2 Cronache 26:5 . Finché ha cercato il Signore, Dio lo ha fatto prosperare .

La dispensa in cui vivevano gli ebrei essendo di natura temporale, il loro progresso rispetto alla prosperità temporale era, per la maggior parte, proporzionato al rispetto che essi e i loro governanti mostravano a Dio. Il racconto di Uzzia può servire quasi come una storia generale della condotta di Dio nei loro confronti [Nota: Levitico 26:3 .

]: quando camminava umilmente davanti a Dio, «fu meravigliosamente aiutato fino a diventare forte [Nota: ver. 8, 15.]:” ma quando, con il suo orgoglio e la sua disobbedienza, aveva provocato il grave dispiacere di Dio, fu abbandonato alla “distruzione”. La dispensazione sotto la quale viviamo è del tutto spirituale; e Dio osserva nei nostri confronti la stessa regola di procedura nelle cose spirituali, come mantenne nei loro confronti nelle cose temporali.

Rispettando la prosperità delle nostre anime, il testo ci chiama a notare due cose;

I. La sua dipendenza da Dio—

[Per quanto Uzzia fosse diligente nel cercare il Signore, fu Dio, e Dio solo, che " lo fece prosperare". E qualunque mezzo possiamo usare, il nostro progresso nella vita divina deve essere fatto risalire alla stessa fonte.
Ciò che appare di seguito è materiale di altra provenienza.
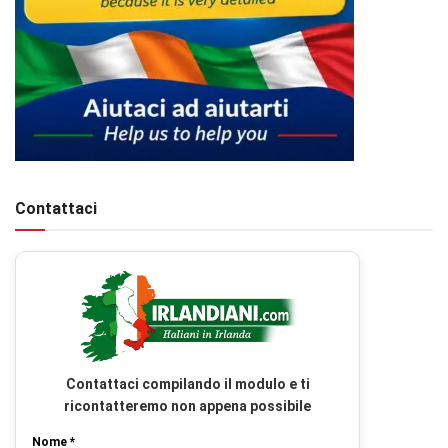
Contattaci
Contattaci compilando il modulo e ti
ricontatteremo non appena possibile
Nome *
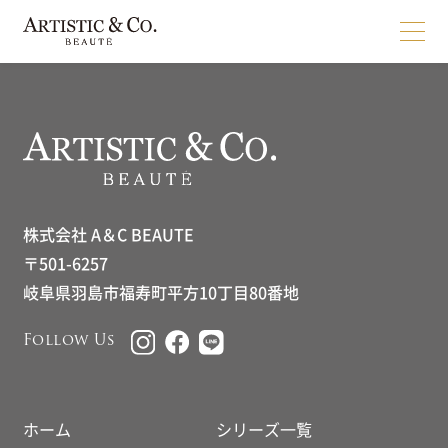
株式会社 A＆C BEAUTE
〒501-6257
岐阜県羽島市福寿町平方10丁目80番地
Follow Us
ホーム
シリーズ一覧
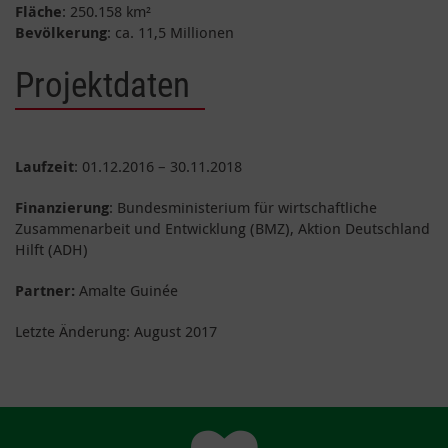
Fläche
: 250.158 km²
Bevölkerung
: ca. 11,5 Millionen
Projektdaten
Laufzeit
: 01.12.2016 – 30.11.2018
Finanzierung
: Bundesministerium für wirtschaftliche
Zusammenarbeit und Entwicklung (BMZ), Aktion Deutschland
Hilft (ADH)
Partner:
Amalte Guinée
Letzte Änderung: August 2017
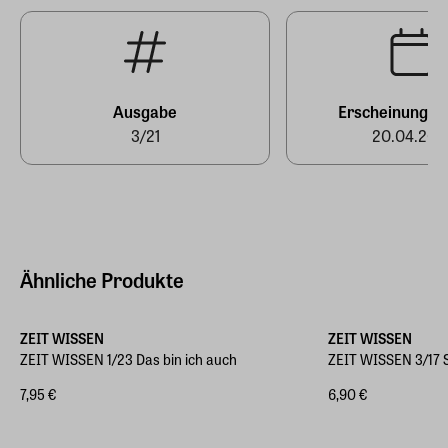
Ausgabe
Erscheinungst
3/21
20.04.202
Ähnliche Produkte
ZEIT WISSEN
ZEIT WISSEN
ZEIT WISSEN 1/23 Das bin ich auch
ZEIT WISSEN 3/17 
7,95 €
6,90 €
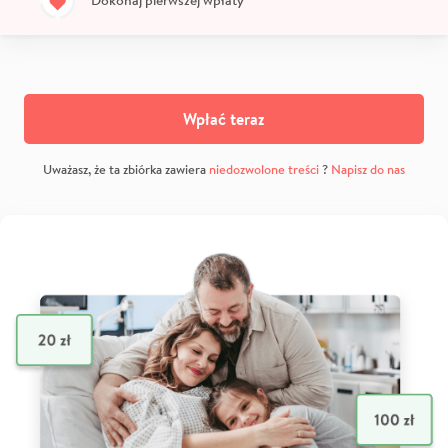
Wpłać teraz
Uważasz, że ta zbiórka zawiera
niedozwolone treści
?
Napisz do nas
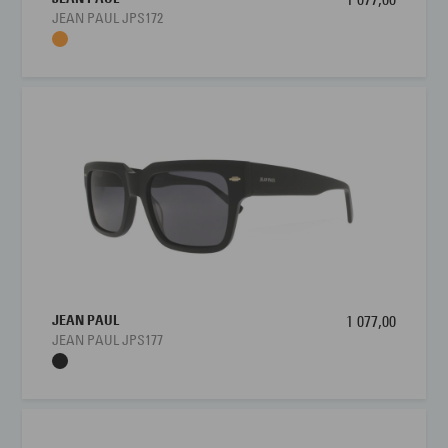
JEAN PAUL JPS172
JEAN PAUL
1 077,00
JEAN PAUL JPS177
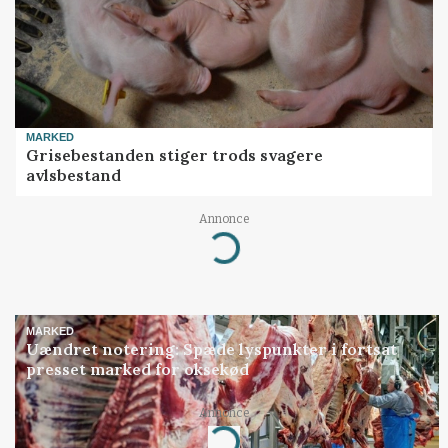
MARKED
Grisebestanden stiger trods svagere
avlsbestand
Annonce
Loading...
MARKED
Uændret notering: Spæde lyspunkter i fortsat
presset marked for oksekød
Annonce
Loading...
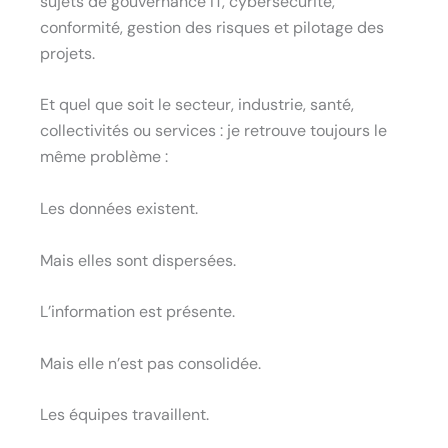
sujets de gouvernance IT, cybersécurité,
conformité, gestion des risques et pilotage des
projets.
Et quel que soit le secteur, industrie, santé,
collectivités ou services : je retrouve toujours le
même problème :
Les données existent.
Mais elles sont dispersées.
L’information est présente.
Mais elle n’est pas consolidée.
Les équipes travaillent.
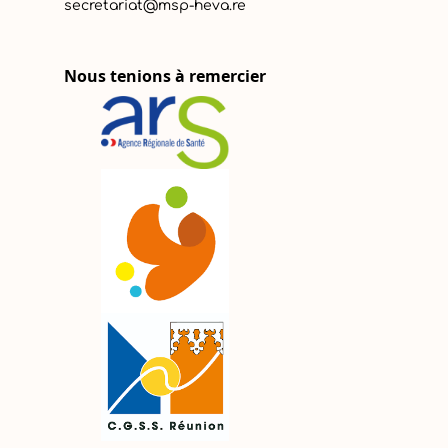
secretariat@msp-heva.re
Nous tenions à remercier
Da lui nascono le nostre prime inclinazioni al bene. La continuità e l'aumento delle sante disposizioni è similmente effetto della sua grazia. Se interrompesse per un momento le sue comunicazioni, saremmo incapaci di portare frutto alla sua gloria, come lo è un ramo quando viene staccato dall'albero.

Sia solo indagato in che cosa consiste la prosperità dell'anima [Nota: una sottomissione delle nostre passioni; una vittoria sul mondo; un senso duraturo e godimento della presenza divina.]; e apparirà subito, che deve esserne l'autore in tutte le sue parti — — —]

II.

La sua connessione con la nostra diligenza -

[I frutti della terra ci sono dati da Dio; tuttavia concede i suoi doni solo a coloro che usano i mezzi appropriati per ottenerli. Quindi richiede anche da parte nostra uno sforzo per il nostro avanzamento spirituale. I mezzi sono inseparabilmente connessi con il fine: sono connessi nel decreto di Dio [Nota: Ezechiele 36:37 ; Matteo 7:7 .]— nella natura stessa delle cose — e nell'esperienza di tutti i santi; e quanto più diligentemente usiamo i mezzi, tanto più “ci si moltiplicherà la grazia e la pace”.]

Da questo argomento possiamo derivare materia,
1.

Per rimprovero—

[Come terribilmente rimprovera questo peccatore negligente! poiché, se tutta la nostra prosperità d'anima è inseparabilmente connessa con la diligenza nelle vie di Dio, è ovvio che coloro che trascurano la parola di Dio e la preghiera devono essere in una condizione di perire. Anche il traviato deve sentirsi condannato dal fatto registrato nel testo. È chiaramente insinuato che Uzziah, a causa della sua negligenza, sperimentò un triste rovescio.

E un tale rovescio sperimenteranno tutti coloro che allenteranno la loro diligenza nelle vie di Dio. Guardiamoci dunque dalle declinazioni segrete: e, se abbiamo già rifiutato, «pentiamoci e facciamo le nostre prime opere [Nota: Apocalisse 2:4 .]», e «rafforziamo, con la fatica, i resti morenti» di grazia dentro di noi [Nota: Apocalisse 3:2 .]

2. Per incoraggiamento—

[Non possiamo comandare il successo, né nelle attività temporali né spirituali; eppure in entrambi si trova vero che “la mano diligente arricchisce”. In alcuni casi infatti si trova Dio tra coloro che non lo cercavano; e le persone possono usare i mezzi della grazia senza ricevere alcun sensibile aumento di grazia o di pace. Tuttavia questo non è il solito modo di procedere di Dio; né continua mai né a benedire l'indolente, né a negare la sua benedizione al diligente.

Non permetterà mai che nessuno cerchi invano il suo volto [Nota: Isaia 45:19 .]. Questo allora incoraggi tutti a perseverare nell'uso dei mezzi, «sapere per certo che la loro fatica non sarà vana nel Signore».]